News to Know – Nov. 18, 2024

  • The Centers for Medicare & Medicaid Services (CMS) recently announced the 2025 Medicare Part A and B Premiums and Deductibles, with details available in the CMS Fact Sheet. The Medicare Part A inpatient hospital deductible will increase to $1,676, up $44 from the current $1,632. Members with questions may contact the Health Finance team at the MHA.
  • The Michigan Department of Health and Human Services has increased reimbursement rates for Behavioral Health Treatment (BHT) – Applied Behavior Analysis (ABA) services to improve autism treatment access for Medicaid beneficiaries. Effective Nov. 1, 2024, Prepaid Inpatient Health Plans (PIHPs) must reimburse providers for BHT-ABA services at a minimum rate of $16.50 per unit, or $66.00 per hour. This policy is funded by the state general fund, with additional federal matching funds passed to PIHPs through adjusted capitation payments. Members with questions may contact Lauren LaPine at the MHA.

CMS Releases 2025 Physician Fee Schedule Final Rule

The Centers for Medicare & Medicaid Services (CMS) recently released a issued a final rule to update the physician fee schedule (PFS) payment system effective Jan. 1, 2025.

The rule will:

  • Reduce the PFS conversion factor by a net 2.8% from the current $33.29 to $32.35 after expiration of the 2.93% statutory payment increase for 2024 and a 0% conversion factor update
  • Refine guidance regarding the complexity add-on code (G2211) to account for intensity and complexity for outpatient office (O/O) visits. Specifically, the CMS will allow payment of the O/O evaluation and management (E/M) visit complexity add-on code when the O/O E/M base code is reported by the same practitioner on the same day as an annual wellness visit, vaccine administration or any Medicare Part B preventive service provided in the office or outpatient setting.
  • Modify supervision requirements for private practice outpatient therapy services from direct to general supervision for physical therapy assistants and occupational therapy assistants, improving access since physical and occupational therapists will no longer be required to physically be onsite for services performed by assistants.
  • Extend certain telehealth waivers through 2025 including:
    • Allowing providers to report enrolled practice addresses instead of home addresses when services are performed from their home.
    • Defining direct supervision to include virtual presence via audio/video real-time communications technology.
    • Virtual supervision of residents when the service is performed virtually across teaching settings.
    • Removing frequency limitations for subsequent care services in inpatient, nursing facility and critical care consultations.
  • Finalize proposals related to caregiver training services. Specifically, the CMS finalizes code descriptors for three caregiver training codes (G0541, G0542, G0543) and designated these as “sometimes therapy” services, facilitating payment for caregiver training services for outpatient physical therapy, occupational therapy and speech-language pathology services.
  • Finalize three new bundled codes (G0556, G0557, G0558) for Advanced Primary Care Management services effective Jan. 1, 2025. The CMS also finalized descriptors and levels of service as proposed stratified based on the number of chronic conditions and risk factors.
  • Update the data reporting period and phase-in of payment reductions for Clinical Laboratory Fee Schedule services. The final rule specifies Jan. 1 through March 31, 2026, as the reporting period with reporting required every 3 years. The final rule did not modify the Jan. 1 through June 30, 2019, data collection period. Payment reductions are limited to 0% for 2025 and 15% for each year 2026 through 2028.

Members with questions should contact Vickie Kunz at the MHA.

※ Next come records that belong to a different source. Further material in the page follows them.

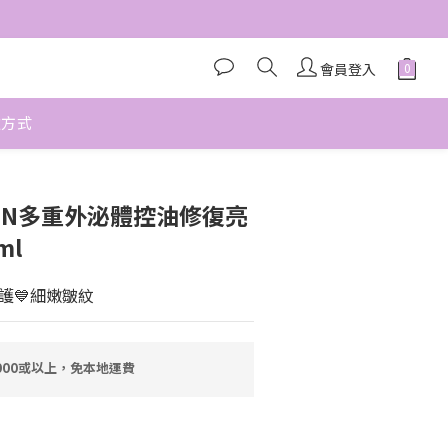
會員登入
款方式
立即購買
e NMN多重外泌體控油修復亮
ml
修護💙細嫩皺紋
000或以上，免本地運費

CMS Finalizes Medicare Appeals Process for Beneficiary Status Change

The Centers for Medicare & Medicaid Services (CMS) and the United States Department of Health and Human Services (HHS) recently released a final rule, effective Oct. 11, 2024, implementing a federal district court order that requires the HHS to establish appeals processes for Medicare beneficiaries initially admitted as hospital inpatients, but who are subsequently reclassified as outpatients receiving observation services during their hospital stay.  The change in status from inpatient to outpatient results in a denial of coverage for the hospital stay under Medicare Part A.

The processes include:

  • Expedited appeals – Beneficiaries will be entitled to request an expedited appeal prior to hospital discharge when they disagree with the hospital’s decision to reclassify their status from inpatient to outpatient receiving observation services. Appeals will be conducted by a Beneficiary & Family Centered Care – Quality Improvement Organization.
  • Standard appeals – This process will be available to beneficiaries who file an appeal after hospital discharge. These standard appeals will follow procedures similar to expedited appeals, but without the expedited filing and decision timeframes.
  • Retrospective appeals – This process is available for beneficiaries to appeal denials of Part A coverage for specific inpatient admissions involving status changes that occurred back to Jan. 1, 2009. Medicare Administrative Contractors will perform the first level of appeal, followed by Qualified Independent Contractor reconsiderations, Administrative Law Judge hearings, review by the Medicare Appeals Council and judicial review. Eligible beneficiaries have 365 calendar days from the implementation date of this rule to request a retrospective appeal.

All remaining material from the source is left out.